Le Colibri, le bar situé en face du commissariat, était un peu notre annexe, notre salle de rendez-vous non officiels, notre lieu de contacts avec des relations extérieures à la boutique, notre base de repli en cas d’invasion hostile. Et Ronan Feunteun, le patron de l’agence quimpéroise d’Ouest-France, un ancien copain de foot, aimait commencer la semaine par cet échange informel, au cours duquel on parlait de tout et de rien, de la ville, des infos du sport et des activités de l’équipe de la Crim’. S’il lui arrivait souvent de m’aider par un tuyau glané au cours d’un reportage, ce que j’appréciais, parce qu’un secret est plus facilement révélé à un journaliste qu’à un policier, en retour, il n’avait pas affaire à un ingrat : il bénéficiait en premier des informations sur nos missions, s’offrant au passage quelques scoops flatteurs qui servaient sa notoriété nationale.

— Ce matin, je suis sur le coup d’une mort accidentelle, à la Torche, durant le week-end, annonça-t-il, après les banalités d’usage. Un jeune kitesurfeur s’est aventuré sur les vagues malgré la tempête. La folie d’un moment d’égarement qu’il paie au prix cher. Drame supplémentaire, il s’agit de Charles Jouvain, le fils du juge et de l’avocate, l’un des grands espoirs français de la spécialité.

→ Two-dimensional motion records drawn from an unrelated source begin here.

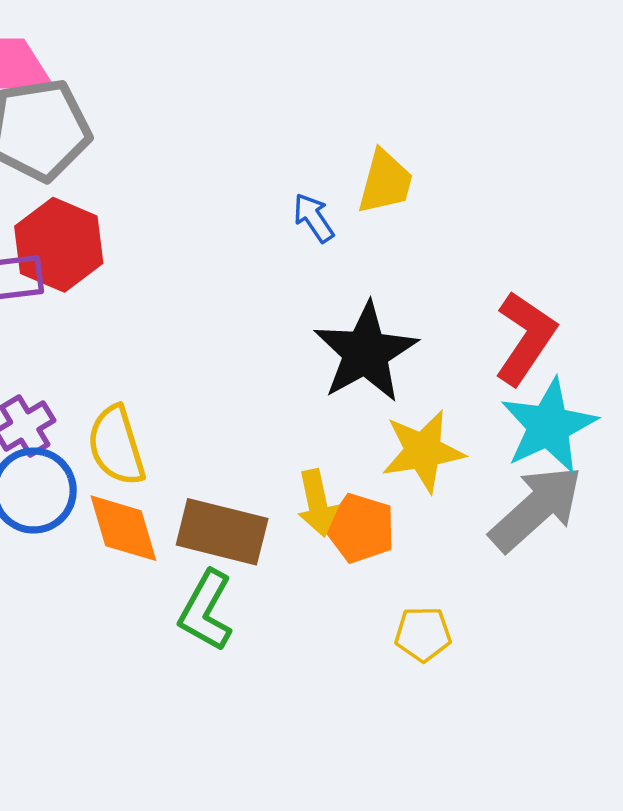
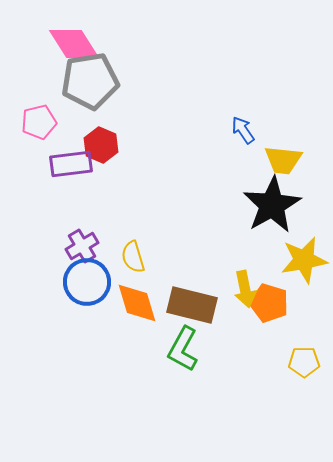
yellow trapezoid: (385, 182) -> (283, 160), moved, turned 81
red hexagon: (59, 245) -> (101, 145), size x0.7
yellow semicircle: (116, 446) -> (133, 257), size x0.7

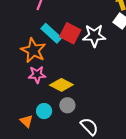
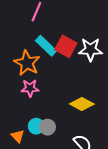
yellow diamond: (61, 85) -> (82, 104), moved
gray circle: (67, 105) -> (48, 127), moved

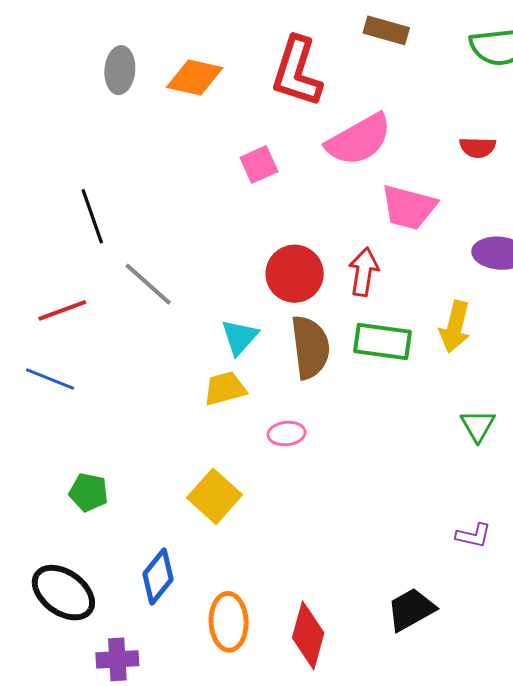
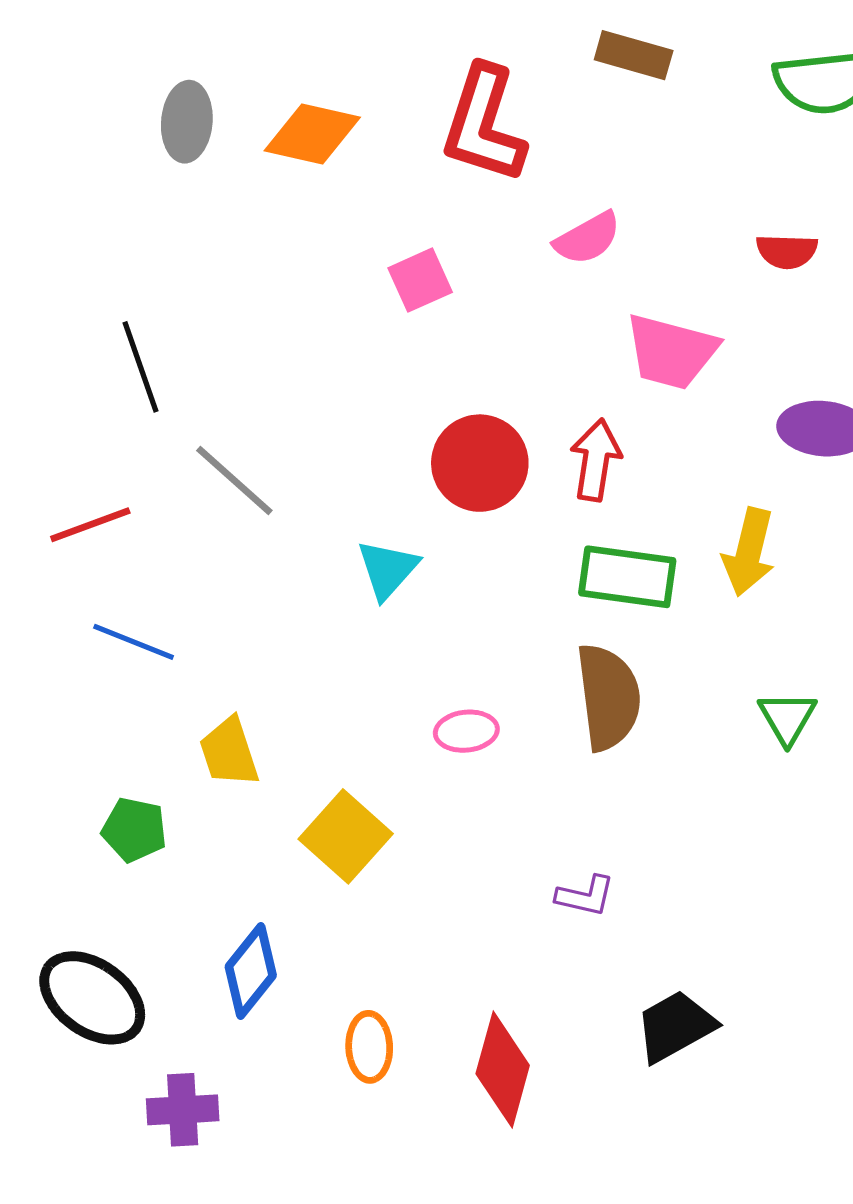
pink semicircle: (359, 140) -> (588, 238), size x0.6
brown semicircle: (310, 347) -> (608, 697), moved
blue line: (50, 379) -> (134, 642), moved
yellow trapezoid: (225, 389) -> (229, 752), moved, turned -93
purple L-shape: (473, 535) -> (585, 896), moved
orange ellipse: (229, 622) -> (369, 1047), size x0.7

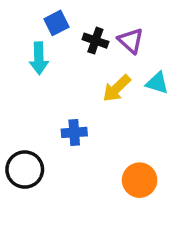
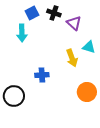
black cross: (95, 41) -> (54, 13), moved
yellow arrow: (117, 88) -> (72, 58), moved, turned -66
orange circle: (140, 180) -> (87, 92), moved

— Quel coup du sort pour cette famille ! bredouillai-je, imaginant le drame que serait pour moi la disparition de Sarah. J’ai eu l’occasion d’avoir affaire au juge Clément Jouvain sur deux ou trois dossiers, c’est un type bien en plus d’un magistrat compétent. Il doit être effondré, le malheureux ! C’est la gendarmerie de Pont-l’Abbé qui suit l’enquête, sans doute ?

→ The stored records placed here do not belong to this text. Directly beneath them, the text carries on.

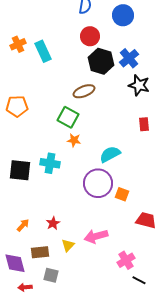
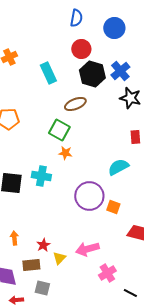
cyan rectangle: (43, 51) -> (48, 73), moved
cyan semicircle: (110, 154) -> (118, 167), moved
red star: (53, 223) -> (43, 245), moved
orange arrow: (23, 225) -> (14, 238), turned -48
pink cross: (126, 260) -> (107, 273), moved

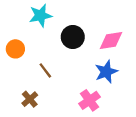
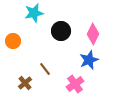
pink diamond: (111, 41) -> (93, 34), turned -55
brown line: (45, 70) -> (45, 69), moved

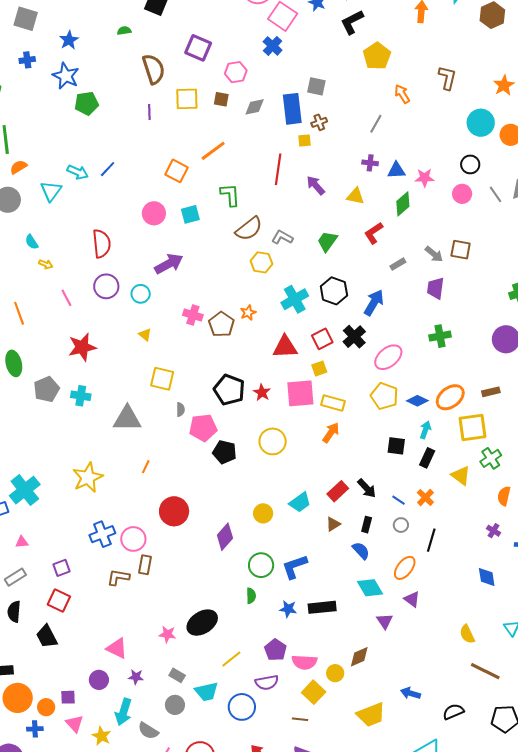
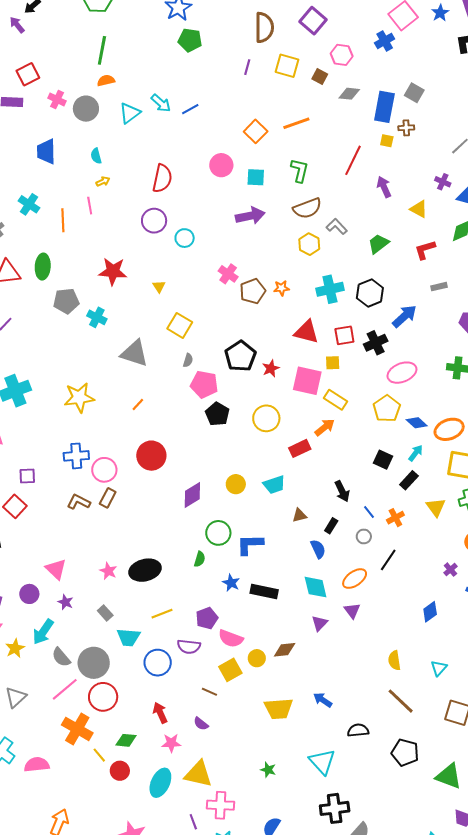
yellow arrow: (46, 264) -> (103, 181), turned -64
purple arrow: (169, 264) -> (250, 216), moved
pink line: (66, 298) -> (90, 206), moved
yellow triangle: (145, 335) -> (159, 286), moved
red rectangle: (338, 491) -> (300, 448), moved
blue diamond: (487, 577) -> (430, 612), turned 45
gray circle: (175, 705) -> (94, 663), moved, size x1.6

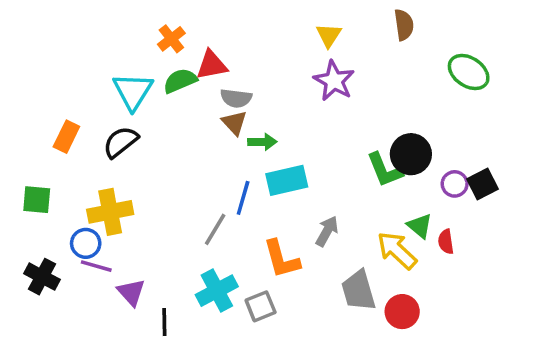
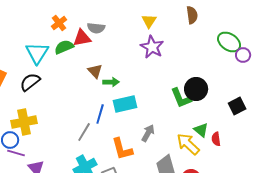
gray semicircle: (236, 98) -> (96, 28), moved
purple circle: (455, 184) -> (243, 55), moved

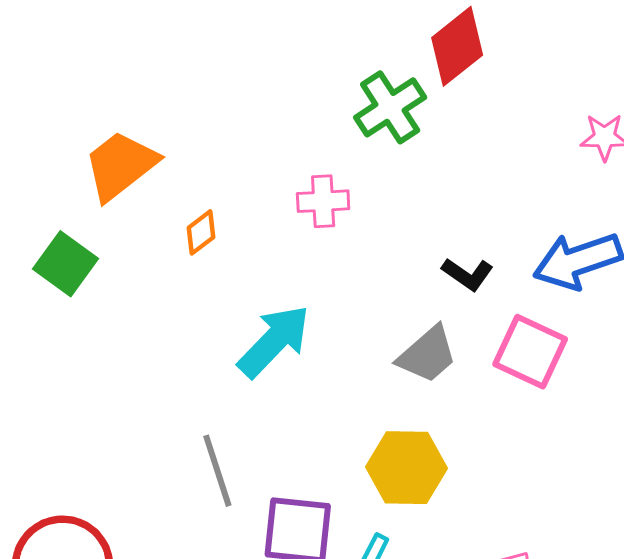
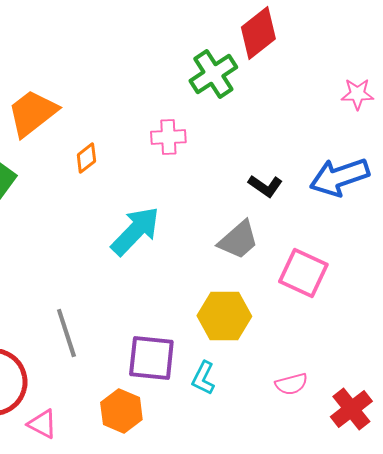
pink square: (530, 352) -> (303, 273), moved
gray line: (217, 471) -> (66, 333), moved

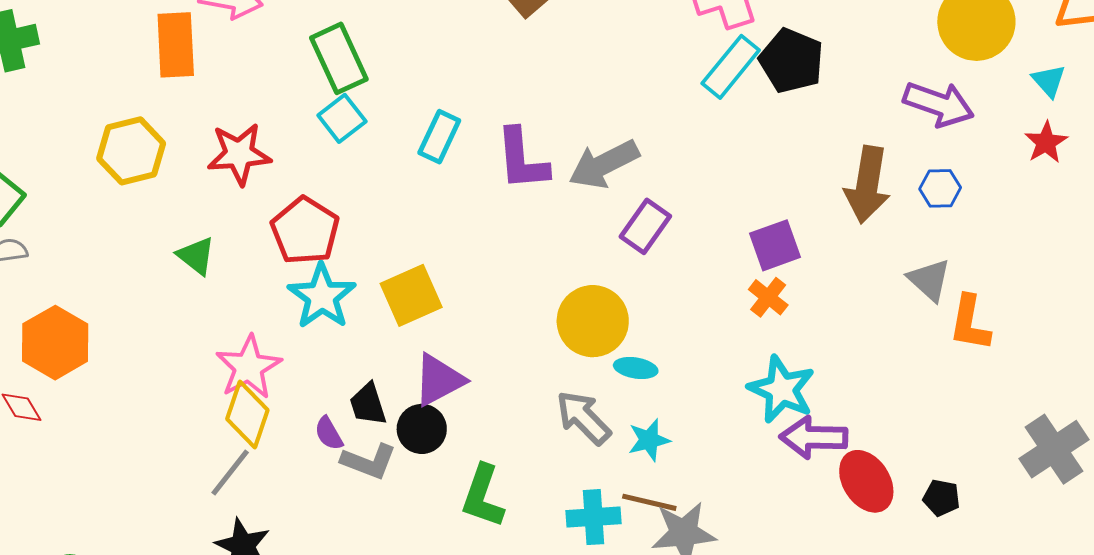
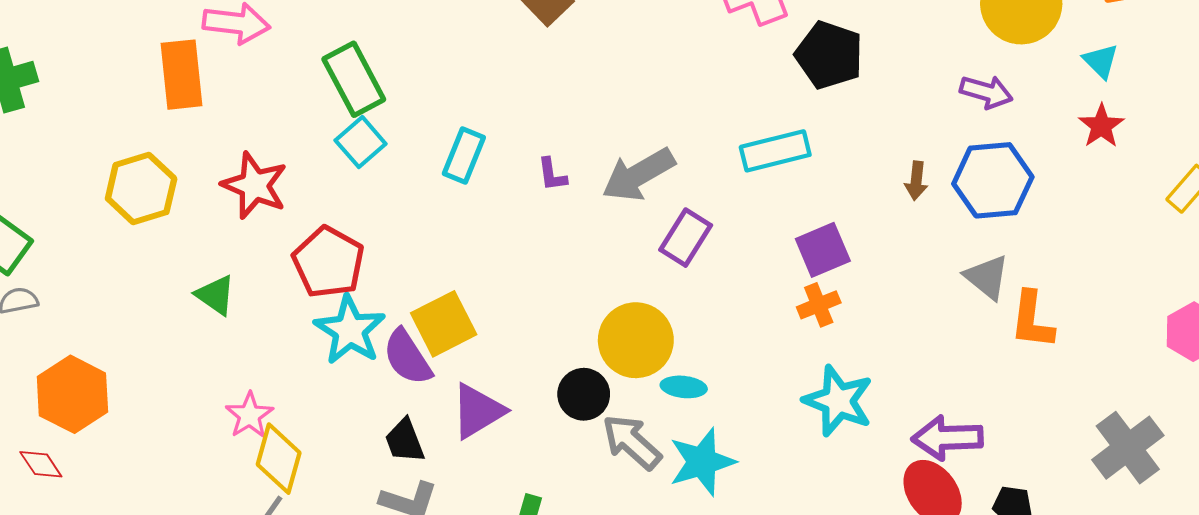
cyan rectangle: (731, 67) -> (775, 151), moved, turned 40
purple arrow: (939, 104) -> (986, 92), size x0.7
red star: (239, 154) -> (255, 185), turned 30
purple L-shape: (522, 159) -> (552, 175), size x0.5
brown arrow: (867, 185) -> (916, 181), size x0.5
blue hexagon: (940, 188) -> (993, 180), size x1.8
orange cross: (768, 297) -> (819, 305), turned 33
pink star: (249, 367) -> (249, 415), moved, size x0.7
black circle: (422, 429) -> (584, 394), moved
purple semicircle: (329, 433) -> (407, 357), moved, size x1.6
purple arrow: (814, 437) -> (947, 438), moved
cyan star: (649, 440) -> (702, 462), size x1.5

— Non, ce week-end, c’était la brigade de Pénalec qui était de permanence ! J’ai rencontré le capitaine Martin qui m’a confirmé qu’il s’agissait bien d’un accident. Une stupide imprudence, à peine croyable pour un garçon intelligent et réfléchi comme lui ! C’est jeune, vingt-deux ans, pour mourir, surtout à l’aube d’une carrière prometteuse.

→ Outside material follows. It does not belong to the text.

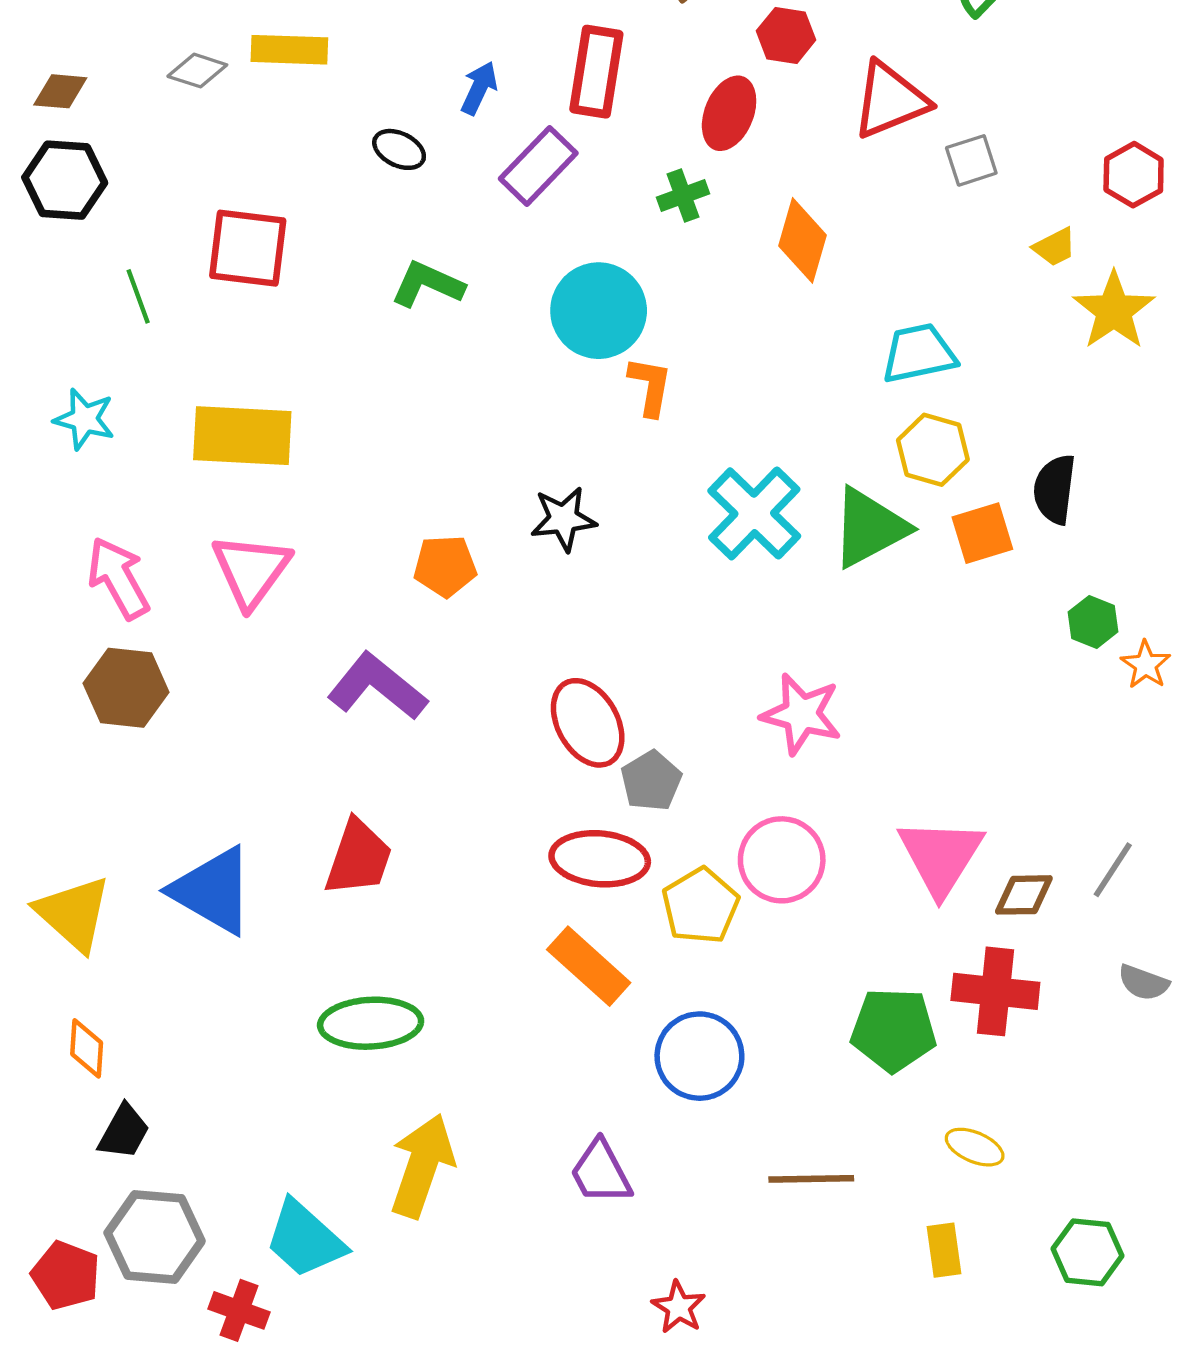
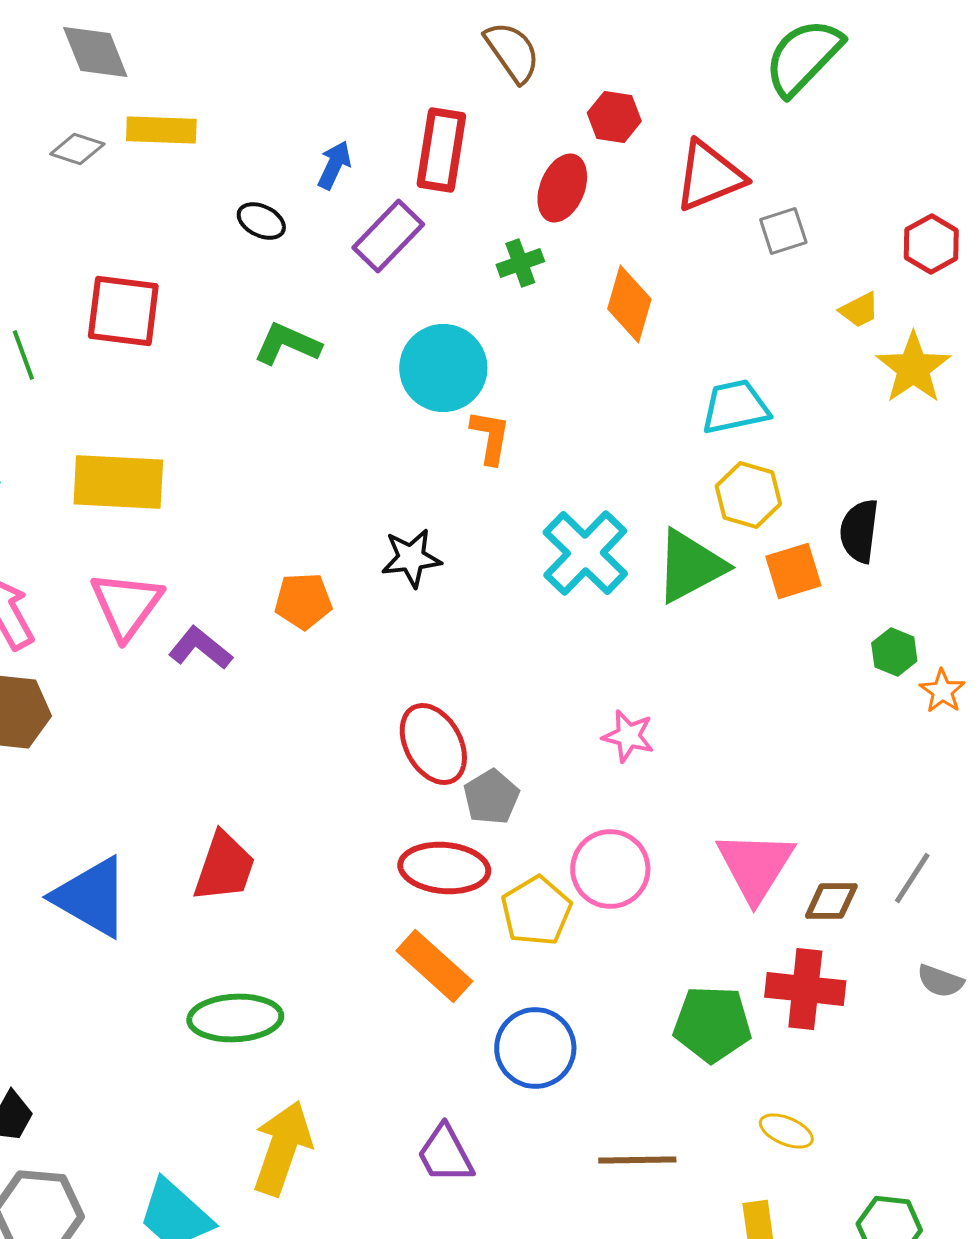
purple L-shape: (377, 687) -> (200, 648), moved, size x0.7
pink star: (801, 714) -> (628, 736), size x0.7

— Il est toujours trop tôt pour mourir, soupirai-je dans un haussement d’épaules. Pour lui, s’il n’a pas souffert, c’est juste fini ; par contre, pour ses proches…

On passa un moment supplémentaire à évoquer les autres nouvelles du week-end devant nos petits noirs, à palabrer sur des sujets plus légers pour nous mettre un peu de baume au cœur, puis l’un comme l’autre, nous reprîmes le cours de nos occupations en nous promettant de rester en contact, comme s’il était indispensable de rappeler une évidence.

Lorsque je revins au bureau, Blaise avait posé ses fesses sur le bureau de Sarah et tous deux riaient à gorge déployée. À l’écart, masquant toujours son exaspération derrière ses lunettes noires, RMC tapait comme une damnée sur les touches de son clavier. Ils ne m’avaient pas entendu monter, et pour cause, leurs rires stridents envahissaient la pièce. Je feignis de me mettre en colère contre eux, je m’en pris plus particulièrement à Sarah. Blaise la défendit aussitôt, prenant les torts à sa charge, avant de plaider sa propre cause en expliquant que ce n’était pas méchant ; de toute manière, il avait fini son classement des dossiers.

Sans même l’écouter, je m’enfermai dans mon bureau où je me penchai aussitôt sur mon agenda pour y consigner un renseignement fourni par Ronan, à propos d’une affaire en cours.

Il ne se passa pas deux minutes avant que j’entende que l’on frappait à la porte ; je criai que ce n’était pas fermé à clé. Blaise se présenta alors, visiblement un peu embarrassé, referma derrière lui avec beaucoup de précaution et s’assit face à moi avant de se racler la gorge.

— Paul, je peux te parler en toute confidentialité, d’homme à homme, d’un sujet personnel ?

— Dis toujours ! répliquai-je, sourcils froncés, en reculant un peu mon siège pour croiser les jambes.

— Je pense que j’ai déjà un ticket avec Sarah, me murmura-t-il, je voulais savoir si elle était maquée…

— Maquée ?

— Ben oui, si elle avait un mec dans sa vie, je ne voudrais pas avoir des problèmes par la suite, tu comprends, pour peu qu’elle fréquente un judoka ou un boxeur… Sinon, je l’ai bien calculée, c’est une vraie bombe.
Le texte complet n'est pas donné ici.